Saved data entries
==================================================

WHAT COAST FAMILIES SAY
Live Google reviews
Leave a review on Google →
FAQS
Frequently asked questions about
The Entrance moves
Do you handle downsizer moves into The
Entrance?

==================================================

In these records, tally the lines that contain the string "Google", and give only the result.

# Solution to this task:
2